Kubrick’s 2001: A Space Odyssey
Almost four years ago, now, I read a book that changed my life: Arthur C. Clarke’s 2001: Space Odyssey. Up until that point, I’d read a handful of SF classics, like Dune, The War of the Worlds, and so forth — but mostly I was a reader of, well . . . arguably lesser books. Things like Star Wars tie-ins (more than I can count, but most of them entirely forgettable), ho-hum film novelizations, and what have you.
I also read a lot of mid- to late-career Stephen King, like The Green Mile, Different Seasons, et cetera. No criticism there; I still read and love King shamelessly. He’s a master of the craft, whom growing storytellers should study with earnest.
(And, of course, there was that sparse, strange little holy-shit-this-is-fucking-awesome book called Fight Club. Ahem.)
But my freshman year of community college, long before I transferred to my present alma mater in my hometown of Monmouth, Illinois, I was assigned a Composition II paper in which I was to examine a novel of my choosing, from a list provided by the professor. There was one science fiction novel on the list, so I went with that one.
Clarke’s 2001 is nothing short of a treasure. It doesn’t get quite the level of acclaim that Rama or Childhood’s End gets, but I think it’s a damn fine read. The kind of book you never forget, and to which you always sort of aspire. As long as I’m alive, writing science fiction and pushing myself to get better at it, I think 2001 will be the book whose level of wonder, stimulation, and adventure I inevitably compare my work to. That’s not to say that there aren’t better-written, or more interesting books . . . but simply that the impression of that first transformative read will be hard to beat.

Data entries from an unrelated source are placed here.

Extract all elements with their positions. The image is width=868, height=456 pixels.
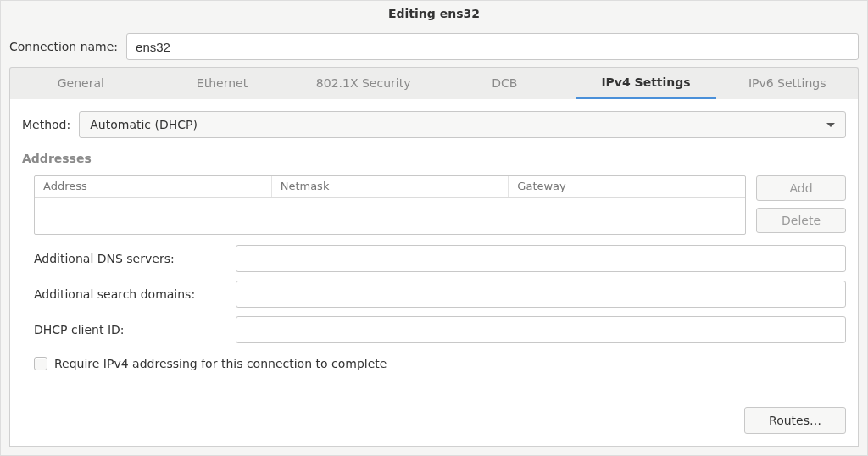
addresses-col-address: Address: [35, 176, 272, 197]
add-address-button[interactable]: Add: [756, 175, 846, 201]
require-ipv4-label: Require IPv4 addressing for this connect…: [54, 357, 387, 370]
tab-general-label: General: [58, 76, 104, 90]
dns-servers-row: Additional DNS servers:: [34, 245, 846, 272]
routes-button[interactable]: Routes…: [744, 407, 846, 434]
addresses-col-gateway: Gateway: [509, 176, 745, 197]
search-domains-label: Additional search domains:: [34, 287, 229, 301]
tab-ipv4-label: IPv4 Settings: [601, 75, 690, 89]
dhcp-client-id-row: DHCP client ID:: [34, 316, 846, 343]
tab-ethernet-label: Ethernet: [197, 76, 248, 90]
dhcp-client-id-label: DHCP client ID:: [34, 323, 229, 336]
addresses-table[interactable]: Address Netmask Gateway: [34, 175, 746, 235]
connection-name-input[interactable]: [126, 33, 859, 60]
connection-name-label: Connection name:: [9, 40, 118, 53]
addresses-col-netmask: Netmask: [272, 176, 509, 197]
addresses-side-buttons: Add Delete: [756, 175, 846, 233]
settings-tabs: General Ethernet 802.1X Security DCB IPv…: [9, 67, 859, 99]
tab-ipv6-label: IPv6 Settings: [748, 76, 826, 90]
addresses-section-title: Addresses: [22, 152, 846, 165]
tab-dcb-label: DCB: [492, 76, 517, 90]
search-domains-row: Additional search domains:: [34, 281, 846, 308]
method-combobox[interactable]: Automatic (DHCP): [79, 111, 846, 138]
method-row: Method: Automatic (DHCP): [22, 111, 846, 138]
method-label: Method:: [22, 118, 70, 131]
method-selected-value: Automatic (DHCP): [90, 118, 198, 131]
window-title: Editing ens32: [388, 7, 480, 20]
tab-ipv6-settings[interactable]: IPv6 Settings: [716, 68, 858, 99]
search-domains-input[interactable]: [236, 281, 846, 308]
tab-8021x-security[interactable]: 802.1X Security: [292, 68, 434, 99]
dhcp-client-id-input[interactable]: [236, 316, 846, 343]
tab-ipv4-settings[interactable]: IPv4 Settings: [576, 68, 717, 99]
tab-dcb[interactable]: DCB: [434, 68, 576, 99]
ipv4-settings-panel: Method: Automatic (DHCP) Addresses Addre…: [9, 99, 859, 447]
tab-8021x-label: 802.1X Security: [316, 76, 411, 90]
editing-connection-window: Editing ens32 Connection name: General E…: [0, 0, 868, 456]
addresses-header-row: Address Netmask Gateway: [35, 176, 745, 198]
chevron-down-icon: [826, 123, 835, 127]
require-ipv4-checkbox[interactable]: [34, 357, 47, 370]
tab-ethernet[interactable]: Ethernet: [152, 68, 293, 99]
delete-address-button[interactable]: Delete: [756, 208, 846, 233]
extra-fields: Additional DNS servers: Additional searc…: [22, 245, 846, 343]
dns-servers-label: Additional DNS servers:: [34, 252, 229, 265]
panel-footer: Routes…: [22, 407, 846, 434]
tab-general[interactable]: General: [10, 68, 152, 99]
connection-name-row: Connection name:: [1, 26, 867, 67]
addresses-block: Address Netmask Gateway Add Delete: [22, 175, 846, 235]
window-titlebar: Editing ens32: [1, 1, 867, 26]
require-ipv4-row: Require IPv4 addressing for this connect…: [22, 357, 846, 370]
dns-servers-input[interactable]: [236, 245, 846, 272]
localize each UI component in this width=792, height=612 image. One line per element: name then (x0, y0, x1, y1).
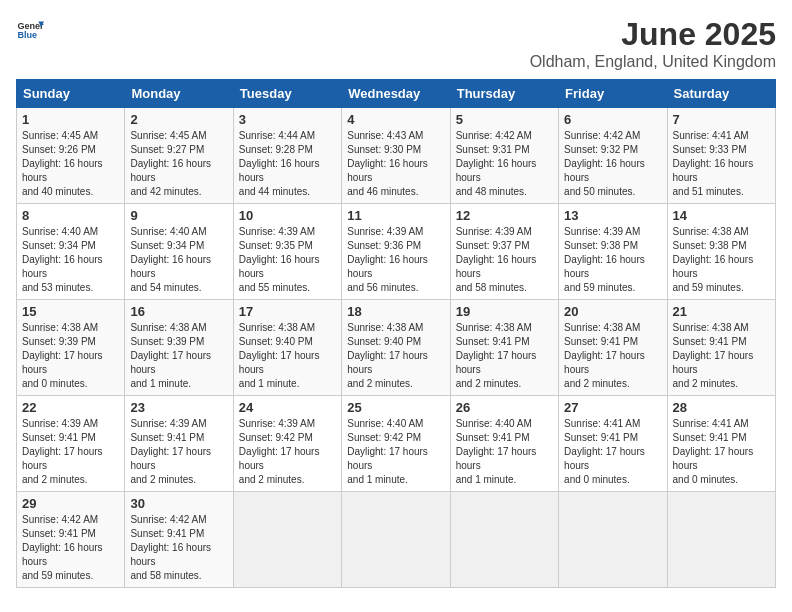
cell-info: Sunrise: 4:38 AMSunset: 9:39 PMDaylight:… (130, 322, 211, 389)
main-title: June 2025 (530, 16, 776, 53)
week-row-2: 8Sunrise: 4:40 AMSunset: 9:34 PMDaylight… (17, 204, 776, 300)
calendar-cell: 28Sunrise: 4:41 AMSunset: 9:41 PMDayligh… (667, 396, 775, 492)
cell-info: Sunrise: 4:45 AMSunset: 9:27 PMDaylight:… (130, 130, 211, 197)
calendar-cell (450, 492, 558, 588)
calendar-cell: 1Sunrise: 4:45 AMSunset: 9:26 PMDaylight… (17, 108, 125, 204)
day-number: 20 (564, 304, 661, 319)
cell-info: Sunrise: 4:41 AMSunset: 9:33 PMDaylight:… (673, 130, 754, 197)
calendar-table: SundayMondayTuesdayWednesdayThursdayFrid… (16, 79, 776, 588)
calendar-cell: 3Sunrise: 4:44 AMSunset: 9:28 PMDaylight… (233, 108, 341, 204)
calendar-cell: 7Sunrise: 4:41 AMSunset: 9:33 PMDaylight… (667, 108, 775, 204)
cell-info: Sunrise: 4:44 AMSunset: 9:28 PMDaylight:… (239, 130, 320, 197)
header-cell-monday: Monday (125, 80, 233, 108)
day-number: 4 (347, 112, 444, 127)
calendar-cell: 5Sunrise: 4:42 AMSunset: 9:31 PMDaylight… (450, 108, 558, 204)
day-number: 10 (239, 208, 336, 223)
cell-info: Sunrise: 4:40 AMSunset: 9:41 PMDaylight:… (456, 418, 537, 485)
calendar-cell (559, 492, 667, 588)
title-area: June 2025 Oldham, England, United Kingdo… (530, 16, 776, 71)
calendar-cell (342, 492, 450, 588)
logo-icon: General Blue (16, 16, 44, 44)
calendar-cell: 14Sunrise: 4:38 AMSunset: 9:38 PMDayligh… (667, 204, 775, 300)
calendar-cell: 11Sunrise: 4:39 AMSunset: 9:36 PMDayligh… (342, 204, 450, 300)
calendar-header: SundayMondayTuesdayWednesdayThursdayFrid… (17, 80, 776, 108)
cell-info: Sunrise: 4:41 AMSunset: 9:41 PMDaylight:… (673, 418, 754, 485)
day-number: 18 (347, 304, 444, 319)
day-number: 6 (564, 112, 661, 127)
calendar-cell: 8Sunrise: 4:40 AMSunset: 9:34 PMDaylight… (17, 204, 125, 300)
calendar-cell: 18Sunrise: 4:38 AMSunset: 9:40 PMDayligh… (342, 300, 450, 396)
calendar-cell: 15Sunrise: 4:38 AMSunset: 9:39 PMDayligh… (17, 300, 125, 396)
day-number: 16 (130, 304, 227, 319)
calendar-cell (667, 492, 775, 588)
calendar-cell: 6Sunrise: 4:42 AMSunset: 9:32 PMDaylight… (559, 108, 667, 204)
header: General Blue June 2025 Oldham, England, … (16, 16, 776, 71)
svg-text:Blue: Blue (17, 30, 37, 40)
calendar-cell: 24Sunrise: 4:39 AMSunset: 9:42 PMDayligh… (233, 396, 341, 492)
day-number: 23 (130, 400, 227, 415)
cell-info: Sunrise: 4:39 AMSunset: 9:36 PMDaylight:… (347, 226, 428, 293)
cell-info: Sunrise: 4:39 AMSunset: 9:38 PMDaylight:… (564, 226, 645, 293)
week-row-1: 1Sunrise: 4:45 AMSunset: 9:26 PMDaylight… (17, 108, 776, 204)
cell-info: Sunrise: 4:43 AMSunset: 9:30 PMDaylight:… (347, 130, 428, 197)
calendar-cell: 27Sunrise: 4:41 AMSunset: 9:41 PMDayligh… (559, 396, 667, 492)
cell-info: Sunrise: 4:41 AMSunset: 9:41 PMDaylight:… (564, 418, 645, 485)
day-number: 14 (673, 208, 770, 223)
week-row-5: 29Sunrise: 4:42 AMSunset: 9:41 PMDayligh… (17, 492, 776, 588)
cell-info: Sunrise: 4:42 AMSunset: 9:41 PMDaylight:… (130, 514, 211, 581)
header-cell-thursday: Thursday (450, 80, 558, 108)
cell-info: Sunrise: 4:38 AMSunset: 9:39 PMDaylight:… (22, 322, 103, 389)
day-number: 1 (22, 112, 119, 127)
day-number: 13 (564, 208, 661, 223)
day-number: 2 (130, 112, 227, 127)
day-number: 17 (239, 304, 336, 319)
calendar-cell: 30Sunrise: 4:42 AMSunset: 9:41 PMDayligh… (125, 492, 233, 588)
day-number: 29 (22, 496, 119, 511)
header-row: SundayMondayTuesdayWednesdayThursdayFrid… (17, 80, 776, 108)
cell-info: Sunrise: 4:38 AMSunset: 9:41 PMDaylight:… (564, 322, 645, 389)
calendar-cell: 29Sunrise: 4:42 AMSunset: 9:41 PMDayligh… (17, 492, 125, 588)
cell-info: Sunrise: 4:45 AMSunset: 9:26 PMDaylight:… (22, 130, 103, 197)
logo: General Blue (16, 16, 44, 44)
day-number: 25 (347, 400, 444, 415)
cell-info: Sunrise: 4:42 AMSunset: 9:31 PMDaylight:… (456, 130, 537, 197)
day-number: 7 (673, 112, 770, 127)
calendar-cell: 16Sunrise: 4:38 AMSunset: 9:39 PMDayligh… (125, 300, 233, 396)
cell-info: Sunrise: 4:39 AMSunset: 9:41 PMDaylight:… (22, 418, 103, 485)
day-number: 27 (564, 400, 661, 415)
day-number: 15 (22, 304, 119, 319)
cell-info: Sunrise: 4:39 AMSunset: 9:42 PMDaylight:… (239, 418, 320, 485)
cell-info: Sunrise: 4:39 AMSunset: 9:41 PMDaylight:… (130, 418, 211, 485)
week-row-3: 15Sunrise: 4:38 AMSunset: 9:39 PMDayligh… (17, 300, 776, 396)
header-cell-wednesday: Wednesday (342, 80, 450, 108)
cell-info: Sunrise: 4:38 AMSunset: 9:41 PMDaylight:… (673, 322, 754, 389)
cell-info: Sunrise: 4:40 AMSunset: 9:34 PMDaylight:… (22, 226, 103, 293)
day-number: 24 (239, 400, 336, 415)
subtitle: Oldham, England, United Kingdom (530, 53, 776, 71)
day-number: 8 (22, 208, 119, 223)
header-cell-sunday: Sunday (17, 80, 125, 108)
cell-info: Sunrise: 4:38 AMSunset: 9:40 PMDaylight:… (347, 322, 428, 389)
calendar-cell: 4Sunrise: 4:43 AMSunset: 9:30 PMDaylight… (342, 108, 450, 204)
header-cell-friday: Friday (559, 80, 667, 108)
cell-info: Sunrise: 4:40 AMSunset: 9:42 PMDaylight:… (347, 418, 428, 485)
day-number: 11 (347, 208, 444, 223)
day-number: 12 (456, 208, 553, 223)
cell-info: Sunrise: 4:40 AMSunset: 9:34 PMDaylight:… (130, 226, 211, 293)
calendar-cell: 26Sunrise: 4:40 AMSunset: 9:41 PMDayligh… (450, 396, 558, 492)
cell-info: Sunrise: 4:38 AMSunset: 9:41 PMDaylight:… (456, 322, 537, 389)
calendar-cell: 25Sunrise: 4:40 AMSunset: 9:42 PMDayligh… (342, 396, 450, 492)
day-number: 3 (239, 112, 336, 127)
day-number: 28 (673, 400, 770, 415)
day-number: 26 (456, 400, 553, 415)
cell-info: Sunrise: 4:39 AMSunset: 9:37 PMDaylight:… (456, 226, 537, 293)
day-number: 19 (456, 304, 553, 319)
cell-info: Sunrise: 4:39 AMSunset: 9:35 PMDaylight:… (239, 226, 320, 293)
calendar-cell: 12Sunrise: 4:39 AMSunset: 9:37 PMDayligh… (450, 204, 558, 300)
calendar-cell: 22Sunrise: 4:39 AMSunset: 9:41 PMDayligh… (17, 396, 125, 492)
calendar-cell: 13Sunrise: 4:39 AMSunset: 9:38 PMDayligh… (559, 204, 667, 300)
cell-info: Sunrise: 4:42 AMSunset: 9:41 PMDaylight:… (22, 514, 103, 581)
calendar-cell: 19Sunrise: 4:38 AMSunset: 9:41 PMDayligh… (450, 300, 558, 396)
header-cell-saturday: Saturday (667, 80, 775, 108)
day-number: 9 (130, 208, 227, 223)
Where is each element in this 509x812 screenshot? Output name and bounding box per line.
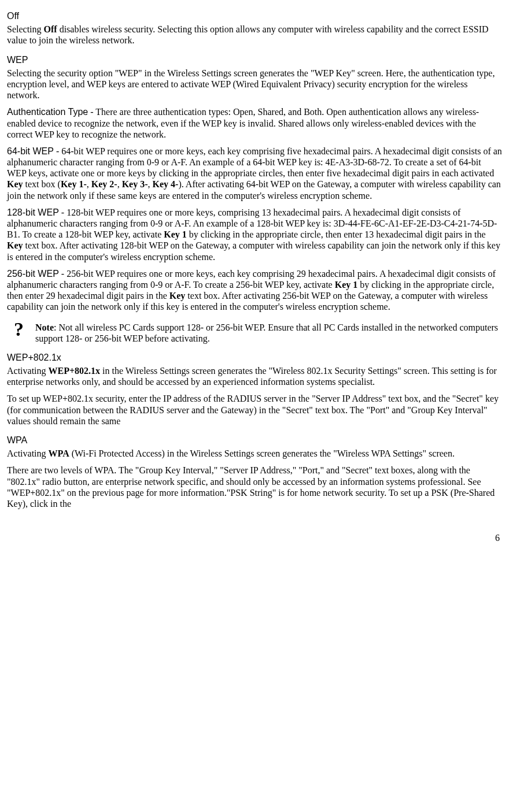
text: Activating: [7, 366, 49, 376]
paragraph-wpa-1: Activating WPA (Wi-Fi Protected Access) …: [7, 448, 502, 459]
text-bold: Key 1-: [61, 179, 87, 189]
note-text: Note: Not all wireless PC Cards support …: [35, 320, 502, 344]
text: (Wi-Fi Protected Access) in the Wireless…: [69, 448, 455, 458]
runin-128bit: 128-bit WEP: [7, 207, 59, 217]
text: -: [88, 107, 95, 117]
text-bold: Key 2-: [91, 179, 117, 189]
note-block: ? Note: Not all wireless PC Cards suppor…: [7, 320, 502, 344]
page-number: 6: [7, 532, 502, 543]
paragraph-256bit-wep: 256-bit WEP - 256-bit WEP requires one o…: [7, 268, 502, 313]
runin-64bit: 64-bit WEP: [7, 146, 54, 156]
runin-256bit: 256-bit WEP: [7, 269, 59, 279]
text-bold: Key: [7, 240, 23, 250]
heading-wep8021x: WEP+802.1x: [7, 352, 502, 363]
paragraph-wep-intro: Selecting the security option "WEP" in t…: [7, 68, 502, 101]
text: text box. After activating 128-bit WEP o…: [7, 240, 500, 261]
paragraph-wep8021x-1: Activating WEP+802.1x in the Wireless Se…: [7, 365, 502, 387]
text: -: [54, 146, 61, 156]
text-bold: WPA: [49, 448, 69, 458]
text-bold: Key 4-: [153, 179, 179, 189]
text: ,: [148, 179, 153, 189]
text-bold: WEP+802.1x: [49, 366, 101, 376]
text-bold: Key 3-: [122, 179, 148, 189]
note-lead: Note: [35, 322, 54, 332]
paragraph-128bit-wep: 128-bit WEP - 128-bit WEP requires one o…: [7, 207, 502, 262]
text: by clicking in the appropriate circle, t…: [187, 229, 486, 239]
heading-wpa: WPA: [7, 435, 502, 446]
note-body: : Not all wireless PC Cards support 128-…: [35, 322, 498, 343]
text: -: [59, 269, 67, 279]
paragraph-wep8021x-2: To set up WEP+802.1x security, enter the…: [7, 393, 502, 427]
text-bold: Key 1: [335, 280, 358, 290]
text: Activating: [7, 448, 49, 458]
paragraph-wpa-2: There are two levels of WPA. The "Group …: [7, 465, 502, 509]
runin-auth-type: Authentication Type: [7, 107, 88, 117]
paragraph-auth-type: Authentication Type - There are three au…: [7, 106, 502, 140]
text-bold: Key 1: [164, 229, 187, 239]
text: disables wireless security. Selecting th…: [7, 24, 489, 45]
heading-off: Off: [7, 10, 502, 21]
text-bold: Off: [44, 24, 57, 34]
text: -: [59, 207, 67, 217]
text: text box (: [23, 179, 61, 189]
text: ,: [87, 179, 91, 189]
text-bold: Key: [7, 179, 23, 189]
paragraph-64bit-wep: 64-bit WEP - 64-bit WEP requires one or …: [7, 146, 502, 201]
heading-wep: WEP: [7, 54, 502, 65]
paragraph-off: Selecting Off disables wireless security…: [7, 24, 502, 46]
text: ,: [117, 179, 122, 189]
question-icon: ?: [7, 320, 35, 339]
text: Selecting: [7, 24, 44, 34]
text: 64-bit WEP requires one or more keys, ea…: [7, 146, 502, 178]
text-bold: Key: [169, 291, 186, 301]
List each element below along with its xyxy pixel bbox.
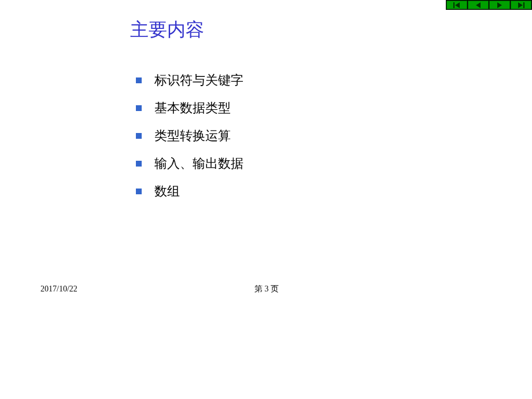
svg-rect-0 xyxy=(453,2,455,8)
footer-page-number: 第 3 页 xyxy=(254,284,279,294)
bullet-list: 标识符与关键字 基本数据类型 类型转换运算 输入、输出数据 数组 xyxy=(130,72,497,200)
first-slide-button[interactable] xyxy=(446,1,467,9)
list-item: 数组 xyxy=(136,183,497,200)
bullet-icon xyxy=(136,105,142,111)
bullet-text: 类型转换运算 xyxy=(154,127,231,145)
list-item: 标识符与关键字 xyxy=(136,72,497,89)
svg-marker-2 xyxy=(476,2,481,8)
list-item: 类型转换运算 xyxy=(136,127,497,145)
bullet-text: 数组 xyxy=(154,183,180,200)
bullet-text: 标识符与关键字 xyxy=(154,72,243,89)
bullet-text: 基本数据类型 xyxy=(154,99,231,117)
list-item: 输入、输出数据 xyxy=(136,155,497,172)
next-icon xyxy=(496,2,503,8)
first-icon xyxy=(453,2,460,8)
next-slide-button[interactable] xyxy=(489,1,510,9)
navigation-bar xyxy=(446,0,532,10)
list-item: 基本数据类型 xyxy=(136,99,497,117)
bullet-icon xyxy=(136,189,142,194)
bullet-icon xyxy=(136,133,142,139)
svg-marker-1 xyxy=(455,2,460,8)
bullet-icon xyxy=(136,161,142,167)
slide-title: 主要内容 xyxy=(130,17,497,43)
bullet-text: 输入、输出数据 xyxy=(154,155,243,172)
prev-slide-button[interactable] xyxy=(468,1,489,9)
prev-icon xyxy=(475,2,482,8)
svg-rect-5 xyxy=(523,2,524,8)
last-slide-button[interactable] xyxy=(511,1,531,9)
last-icon xyxy=(518,2,524,8)
bullet-icon xyxy=(136,77,142,83)
slide-content: 主要内容 标识符与关键字 基本数据类型 类型转换运算 输入、输出数据 数组 xyxy=(130,17,497,210)
svg-marker-4 xyxy=(518,2,523,8)
footer-date: 2017/10/22 xyxy=(40,285,77,294)
svg-marker-3 xyxy=(497,2,502,8)
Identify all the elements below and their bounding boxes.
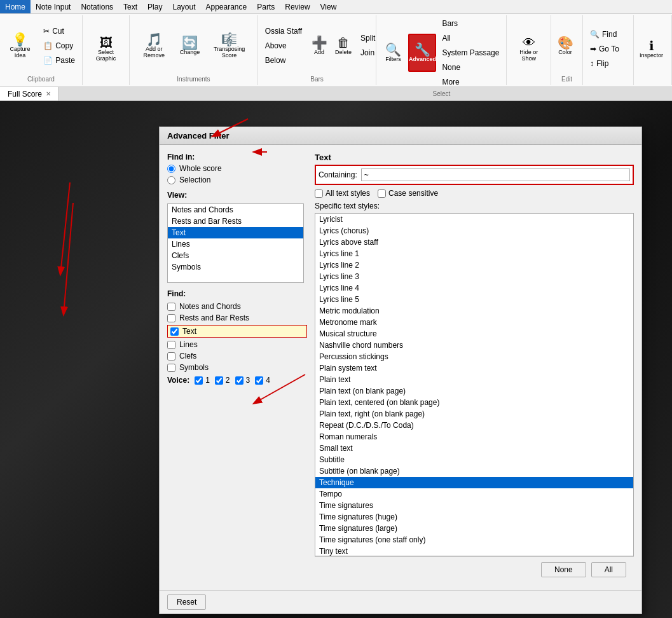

It’s like the maybe-arguable-fact that Kubrick’s 2001: A Space Odyssey film and Spielberg’s Minority Report are better films from a creative standpoint than The Empire Strikes Back and Ridley Scott’s Alien: Though it may be true, or have at least partial merit, my early experiences at the ages of seven (Empire) and, I think, eight years old (Alien) will remain forever crystallized as defining moments in my upbringing.
Which is why, perhaps unfairly, it’s always been hard for me to consider the possibility that Kubrick’s 2001 is even worth my time. I almost universally prefer original books to their film adaptations — Fincher’s brilliant but inferior Fight Club adaptation among them, admittedly — and so with a book like Clarke’s beloved novel, I thought that disappointment with the film was guaranteed.
Recently, though, I read a Facebook discussion led by author Robert J. Sawyer, who argues that the differences between the film and the novel are sufficient to view them as two entirely separate works, each with its own set of thematic concerns and moral subtext. More specifically, he views the Kubrick film as dealing with the evolution of humankind from its present, organic state to the level of artificial intelligence — therefore concluding that HAL-9000, or “Hal,” is the most important component of the mission.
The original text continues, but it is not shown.